Pandas Comparison with R should discuss dcast as well as aggregate

The Comparison with R docs have a great section on how to go from R's aggregate function to Pandas's groupby, but as this StackOverflow question shows, there are similar but not identical problems going from R's dcast to Panda's groupby and aggregate.

I'm not sure exactly what the documentation should say here. (By the way, I'm also by no means sure that my answer to that question was the best one, so feel free to chime in there too…), just that maybe it should say something.

Comment From: jreback

oh, I answered you on SO.

this is just a reference/tutorial for someone coming from R who wants to know how to do dcast in pandas. You can put up your example almost exactly (though make sure its self-contained, so can be copy-pasted).

Comment From: onesandzeroes

Yeah, I'd say just add your SO answer as a separate section (with copy-paste reproducible data for both R and Python). You might want to point out the similarities to aggregate and tapply, but I'd say it's worth putting dcast in its own section. I liked the dcast/melt functions enough that I rarely used base R functions like aggregate, and I suspect others reading this section of the docs might be the same, i.e. more likely to find what they're looking for through a dcast header.

Comment From: 11rchitwood

Shouldn't the doc's comparison with R quick reference clarify where each R function comes from? As is, it contains it mixes base and dplyr functions. I suggest prefixing package names or changing to just base R code. Example from the second line in the table:

dplyr::slice(df, 1:10) # specifying that this function comes from dplyr
df[1:10, , .drop = FALSE] # or replace with base R equivalent

If keeping with dplyr, it might be better to do the full tidyverse comparison, since functionality from readr, tidyr, and other tidyverse packages are part of pandas. This would make using the magrittr pipe %>% a good idea.

df %>% slice(1:10)

This is more worth it when change functions together a la pandas method chaining.

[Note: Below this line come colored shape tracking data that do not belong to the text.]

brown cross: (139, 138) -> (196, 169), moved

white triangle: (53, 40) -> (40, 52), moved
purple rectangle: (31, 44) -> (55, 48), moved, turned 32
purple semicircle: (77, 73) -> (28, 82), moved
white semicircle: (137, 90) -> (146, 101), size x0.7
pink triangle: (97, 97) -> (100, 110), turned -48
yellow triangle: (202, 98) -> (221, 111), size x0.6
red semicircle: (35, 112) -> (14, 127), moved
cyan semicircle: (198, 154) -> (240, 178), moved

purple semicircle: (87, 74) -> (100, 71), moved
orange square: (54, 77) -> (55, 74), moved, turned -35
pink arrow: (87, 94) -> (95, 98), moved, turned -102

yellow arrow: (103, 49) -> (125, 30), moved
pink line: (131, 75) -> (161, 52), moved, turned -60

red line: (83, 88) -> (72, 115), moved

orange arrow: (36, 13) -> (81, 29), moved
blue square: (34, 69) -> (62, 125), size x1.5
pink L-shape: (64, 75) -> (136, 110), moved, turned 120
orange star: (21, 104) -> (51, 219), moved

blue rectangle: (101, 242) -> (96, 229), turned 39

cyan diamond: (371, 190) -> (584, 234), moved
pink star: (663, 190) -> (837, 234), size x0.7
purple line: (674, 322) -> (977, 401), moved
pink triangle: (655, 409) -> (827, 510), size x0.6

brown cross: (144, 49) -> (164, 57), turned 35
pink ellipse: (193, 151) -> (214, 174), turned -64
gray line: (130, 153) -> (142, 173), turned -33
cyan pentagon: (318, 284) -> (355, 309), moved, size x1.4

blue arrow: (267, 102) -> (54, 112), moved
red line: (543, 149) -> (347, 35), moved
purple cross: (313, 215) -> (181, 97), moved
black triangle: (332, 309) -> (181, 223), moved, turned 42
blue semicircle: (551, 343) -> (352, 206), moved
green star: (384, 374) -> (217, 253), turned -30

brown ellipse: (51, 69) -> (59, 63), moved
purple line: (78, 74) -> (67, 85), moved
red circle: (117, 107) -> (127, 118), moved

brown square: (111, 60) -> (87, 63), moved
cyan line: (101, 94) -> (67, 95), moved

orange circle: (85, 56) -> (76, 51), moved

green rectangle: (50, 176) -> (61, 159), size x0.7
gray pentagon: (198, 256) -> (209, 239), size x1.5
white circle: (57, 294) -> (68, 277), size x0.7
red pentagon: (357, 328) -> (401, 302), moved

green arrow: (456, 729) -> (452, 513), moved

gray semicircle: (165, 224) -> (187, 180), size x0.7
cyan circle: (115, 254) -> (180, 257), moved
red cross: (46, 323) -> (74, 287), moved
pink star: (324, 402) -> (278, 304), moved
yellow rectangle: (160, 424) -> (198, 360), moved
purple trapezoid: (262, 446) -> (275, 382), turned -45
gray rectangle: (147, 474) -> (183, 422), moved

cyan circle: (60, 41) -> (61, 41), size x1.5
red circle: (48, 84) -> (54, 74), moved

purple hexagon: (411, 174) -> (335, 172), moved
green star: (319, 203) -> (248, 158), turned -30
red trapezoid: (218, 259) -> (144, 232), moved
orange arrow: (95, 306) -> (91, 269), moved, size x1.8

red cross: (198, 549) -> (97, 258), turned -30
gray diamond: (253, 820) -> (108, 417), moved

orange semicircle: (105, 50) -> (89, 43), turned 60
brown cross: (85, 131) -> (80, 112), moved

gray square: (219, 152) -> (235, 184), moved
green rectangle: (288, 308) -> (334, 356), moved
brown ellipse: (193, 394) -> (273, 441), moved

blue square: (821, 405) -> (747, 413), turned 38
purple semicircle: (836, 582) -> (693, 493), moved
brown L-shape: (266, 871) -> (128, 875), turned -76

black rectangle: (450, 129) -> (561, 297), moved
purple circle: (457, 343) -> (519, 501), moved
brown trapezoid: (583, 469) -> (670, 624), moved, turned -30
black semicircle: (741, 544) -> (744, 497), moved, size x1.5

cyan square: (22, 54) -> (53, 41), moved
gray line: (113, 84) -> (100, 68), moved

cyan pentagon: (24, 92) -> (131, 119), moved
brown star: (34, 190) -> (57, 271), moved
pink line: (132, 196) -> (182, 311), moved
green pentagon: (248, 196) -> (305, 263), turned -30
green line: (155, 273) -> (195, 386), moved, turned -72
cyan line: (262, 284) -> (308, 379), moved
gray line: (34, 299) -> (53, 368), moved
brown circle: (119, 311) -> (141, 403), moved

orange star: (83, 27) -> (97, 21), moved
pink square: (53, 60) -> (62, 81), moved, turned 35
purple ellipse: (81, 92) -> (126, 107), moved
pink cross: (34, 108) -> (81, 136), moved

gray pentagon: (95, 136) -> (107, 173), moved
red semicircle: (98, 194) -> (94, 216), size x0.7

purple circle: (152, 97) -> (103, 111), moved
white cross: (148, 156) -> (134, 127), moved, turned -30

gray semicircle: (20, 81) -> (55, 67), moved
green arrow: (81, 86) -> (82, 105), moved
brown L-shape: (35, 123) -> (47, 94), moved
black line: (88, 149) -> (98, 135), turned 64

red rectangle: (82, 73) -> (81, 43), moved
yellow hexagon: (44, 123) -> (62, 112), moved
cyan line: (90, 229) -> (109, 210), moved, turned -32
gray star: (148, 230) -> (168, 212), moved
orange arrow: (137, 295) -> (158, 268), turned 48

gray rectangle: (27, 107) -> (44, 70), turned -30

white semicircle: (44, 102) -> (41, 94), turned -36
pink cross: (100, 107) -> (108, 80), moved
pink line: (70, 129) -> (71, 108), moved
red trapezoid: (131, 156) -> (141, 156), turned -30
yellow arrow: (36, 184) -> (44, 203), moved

Final thought: many useRs use the data.table package. Perhaps a pandas/data.table comparison is would be useful also?

Compliments to the authors as this is one of the best comparisons I have seen. For more base/dplyr comparisons see here.

Comment From: jreback

would certainly take updates for more idiomatic R as well as links to R api docs (meaning this could be multiple PRs)

Comment From: MarcoGorelli

I'm not sure exactly what the documentation should say here.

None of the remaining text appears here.